As Jeffrey Smith wrote earlier this month, there’s a lot that the United States could be doing to nudge Gambia out of repression, starting with excluding the country from AGOA eligibility, including restrictions on Jammeh’s travel and sanctions freezing his assets in the United States.
Gambia’s political situation and human rights abuses stand in contrast to its neighbor, Senegal, which surrounds the entirety of Gambia, excepting the Gambian coastline along the Atlantic Ocean. Senegal is one of west Africa’s strongest democracies, with an entrenched tradition of rule of law, voting rights and other freedoms. Though the two countries feature different colonial backgrounds (Senegal was colonized by the French, not the British) and different ethnic groups, they formed the ‘Senegambia’ confederation from 1982 to 1989 out of security concerns, following an initial coup attempt against Jawara spooked Gambia and Senegalese elites alike. As the Cold War era waned, and security concerns faded, the confederation fell apart and today, the Senegalese and Gambian approaches to governance vary more than ever.

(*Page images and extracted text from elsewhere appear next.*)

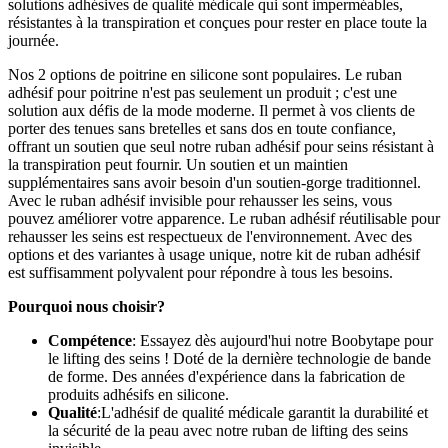
solutions adhésives de qualité médicale qui sont imperméables,
résistantes à la transpiration et conçues pour rester en place toute la
journée.
Nos 2 options de poitrine en silicone sont populaires. Le ruban
adhésif pour poitrine n'est pas seulement un produit ; c'est une
solution aux défis de la mode moderne. Il permet à vos clients de
porter des tenues sans bretelles et sans dos en toute confiance,
offrant un soutien que seul notre ruban adhésif pour seins résistant à
la transpiration peut fournir. Un soutien et un maintien
supplémentaires sans avoir besoin d'un soutien-gorge traditionnel.
Avec le ruban adhésif invisible pour rehausser les seins, vous
pouvez améliorer votre apparence. Le ruban adhésif réutilisable pour
rehausser les seins est respectueux de l'environnement. Avec des
options et des variantes à usage unique, notre kit de ruban adhésif
est suffisamment polyvalent pour répondre à tous les besoins.
Pourquoi nous choisir?
Compétence
: Essayez dès aujourd'hui notre Boobytape pour
le lifting des seins ! Doté de la dernière technologie de bande
de forme. Des années d'expérience dans la fabrication de
produits adhésifs en silicone.
Qualité
:L'adhésif de qualité médicale garantit la durabilité et
la sécurité de la peau avec notre ruban de lifting des seins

Gambia, which lacks material oil wealth, and exports largely peanuts and other agricultural products, is a top destination for tourism, chiefly from the United Kingdom and elsewhere in Europe, notwithstanding Jammeh’s erratic and repressive record. With a disruptive 2012 military coup temporarily plunging Mali into a civil war against Islamic jihadists and with the ouster of longtime Burkina Faso president Blaise Compaoré in October, Tuesday’s events could mark the start of a turbulent time for Jammeh in the new year.